Added vectorizers to docs

x-tabdeveloping · x-tabdeveloping · commit 14443c16dd9b · 2025-01-06T16:16:55.000+01:00
diff --git a/docs/vectorizers.md b/docs/vectorizers.md
@@ -1,13 +1,179 @@
 # Vectorizers
 
 One of the most important attributes of a topic model you will have to choose is the vectorizer.
+A vectorizer is responsible for extracting term-features from text.
 It determines for which terms word-importance scores will be calculated.
 
 By default, Turftopic uses sklearn's [CountVectorizer](https://scikit-learn.org/stable/modules/generated/sklearn.feature_extraction.text.CountVectorizer.html),
 which naively counts word/n-gram occurrences in text. This usually works quite well, but your use case might require you to use a different or more sophisticated approach.
 This is why we provide a `vectorizers` module, where a wide range of useful options is available to you.
 
-## Chinese text
+!!! question "How is this different from preprocessing?"
+    You might think that preprocessing the documents might result in the same effect as some of these vectorizers, but this is not entirely the case.
+    When you remove stop words or lemmatize texts in preprocessing, you remove a lot of valuable information that your topic model then can't use.

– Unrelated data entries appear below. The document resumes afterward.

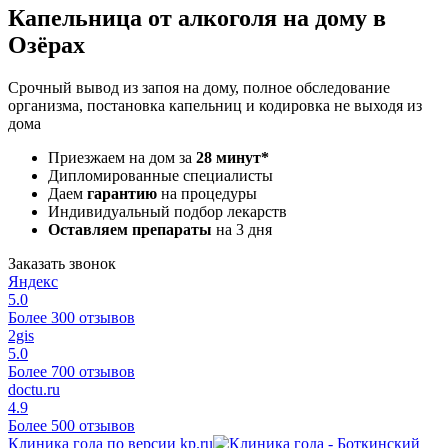
Капельница от алкоголя на дому в
Озёрах
Срочный вывод из запоя на дому, полное обследование
организма, постановка капельниц и кодировка не выходя из
дома
Приезжаем на дом за
28 минут*
Дипломированные специалисты
Даем
гарантию
на процедуры
Индивидуальный подбор лекарств
Оставляем препараты
на 3 дня
Заказать звонок
Яндекс
5.0
Более 300 отзывов
2gis
5.0
Более 700 отзывов
doctu.ru
4.9
Более 500 отзывов
Клиника года по версии kp.ru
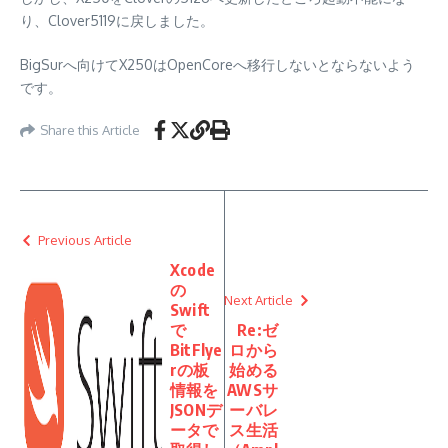
り、Clover5119に戻しました。
BigSurへ向けてX250はOpenCoreへ移行しないとならないよう
です。
Share this Article
Previous Article
Xcode
の
Next Article
Swift
で
Re:ゼ
BitFlye
ロから
rの板
始める
情報を
AWSサ
JSONデ
ーバレ
ータで
ス生活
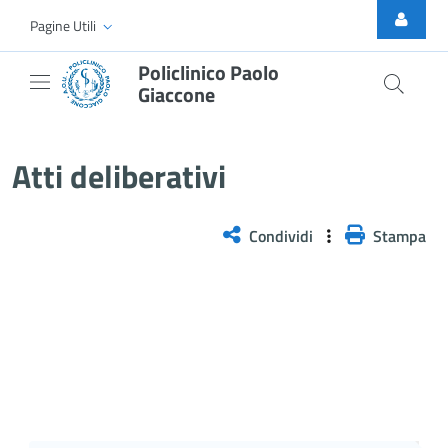
Skip to Main Content
Pagine Utili
Policlinico Paolo
Giaccone
Atti Deliberativi
Atti deliberativi
Condividi
Stampa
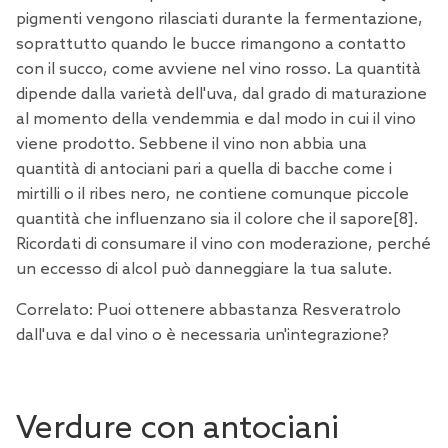
pigmenti vengono rilasciati durante la fermentazione,
soprattutto quando le bucce rimangono a contatto
con il succo, come avviene nel vino rosso. La quantità
dipende dalla varietà dell'uva, dal grado di maturazione
al momento della vendemmia e dal modo in cui il vino
viene prodotto. Sebbene il vino non abbia una
quantità di antociani pari a quella di bacche come i
mirtilli o il ribes nero, ne contiene comunque piccole
quantità che influenzano sia il colore che il sapore
[8
].
Ricordati di consumare il vino con moderazione, perché
un eccesso di alcol può danneggiare la tua salute.
Correlato:
Puoi ottenere abbastanza Resveratrolo
dall'uva e dal vino o è necessaria un'integrazione?
Verdure con antociani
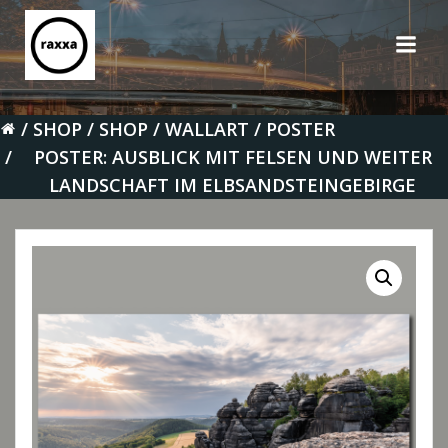
Zum
Inhalt
springen
SHOP
SHOP
WALLART
POSTER
POSTER: AUSBLICK MIT FELSEN UND WEITER
LANDSCHAFT IM ELBSANDSTEINGEBIRGE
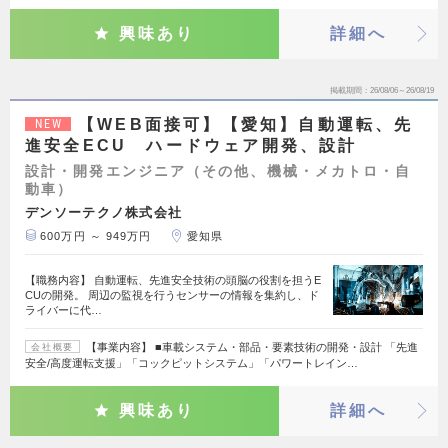
興味あり
詳細へ
掲載期間
26/08/06～26/08/19
【WEB面接可】【愛知】自動運転、先
NEW
進安全ECU ハードウェア開発、設計
設計・開発エンジニア（その他、機械・メカトロ・自
動車）
デンソーテクノ株式会社
600万円 ～ 949万円
愛知県
【職務内容】 自動運転、先進安全技術の頭脳の役割を担うE
CUの開発。 周辺の監視を行うセンサーの情報を集約し、ド
ライバーに代…
【事業内容】 ■車載システム・部品・要素技術の開発・設計 「先進
会社概要
安全/高度運転支援」「コックピットシステム」「パワートレイン…
興味あり
詳細へ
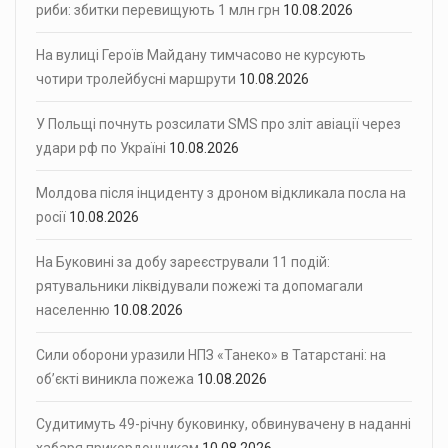
риби: збитки перевищують 1 млн грн
10.08.2026
На вулиці Героїв Майдану тимчасово не курсують
чотири тролейбусні маршрути
10.08.2026
У Польщі почнуть розсилати SMS про зліт авіації через
удари рф по Україні
10.08.2026
Молдова після інциденту з дроном відкликала посла на
росії
10.08.2026
На Буковині за добу зареєстрували 11 подій:
рятувальники ліквідували пожежі та допомагали
населенню
10.08.2026
Сили оборони уразили НПЗ «Танеко» в Татарстані: на
об’єкті виникла пожежа
10.08.2026
Судитимуть 49-річну буковинку, обвинувачену в наданні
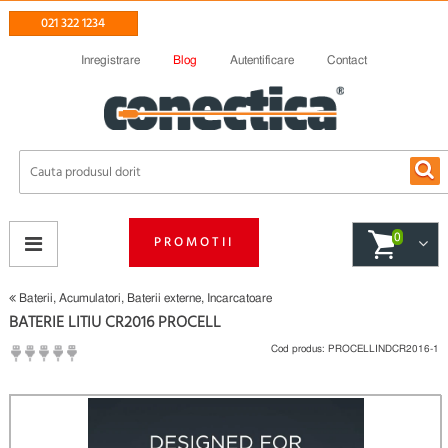
021 322 1234
Inregistrare
Blog
Autentificare
Contact
0
PROMOTII
Baterii, Acumulatori, Baterii externe, Incarcatoare
BATERIE LITIU CR2016 PROCELL
Cod produs:
PROCELLINDCR2016-1
(
Fii primul care scrie un review
)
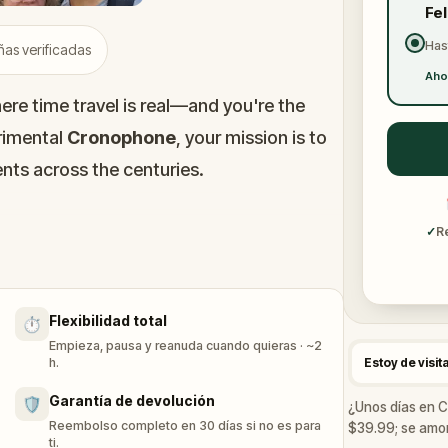
Fe
Has
as verificadas
Aho
here time travel is real—and you're the
rimental
Cronophone
, your mission is to
ts across the centuries.
 past could change the future. Your task?
✓
R
nd help ensure history stays on track.
Flexibilidad total
⏱️
. Don’t leave a trace.
Empieza, pausa y reanuda cuando quieras · ~2
h.
Estoy de visit
Garantía de devolución
🛡️
¿Unos días en 
Reembolso completo en 30 días si no es para
$39.99; se amort
ti.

+    By defining a custom vectorizer you *limit the vocabulary* of your model, thereby only learning word importance scores for certain words, but **you keep your documents fully intact**.
+
+## Phrase Vectorizers
+
+You might want to get phrases in your topic descriptions instead of individual words.
+This could prove a very reasonable choice as it's often not words in themselves but phrases made up by them that describe a topic most accurately.
+Turftopic supports multiple ways of using phrases as fundamental terms.
+
+### N-gram Features with `CountVectorizer`
+
+`CountVectorizer` supports n-gram extraction right out of the box.
+Just define a custom vectorizer with an `n_gram_range`.
+
+!!! tip
+    While this option is naive, and will likely yield the lowest quality results, it is also incredibly fast in comparison to other phrase vectorization techniques.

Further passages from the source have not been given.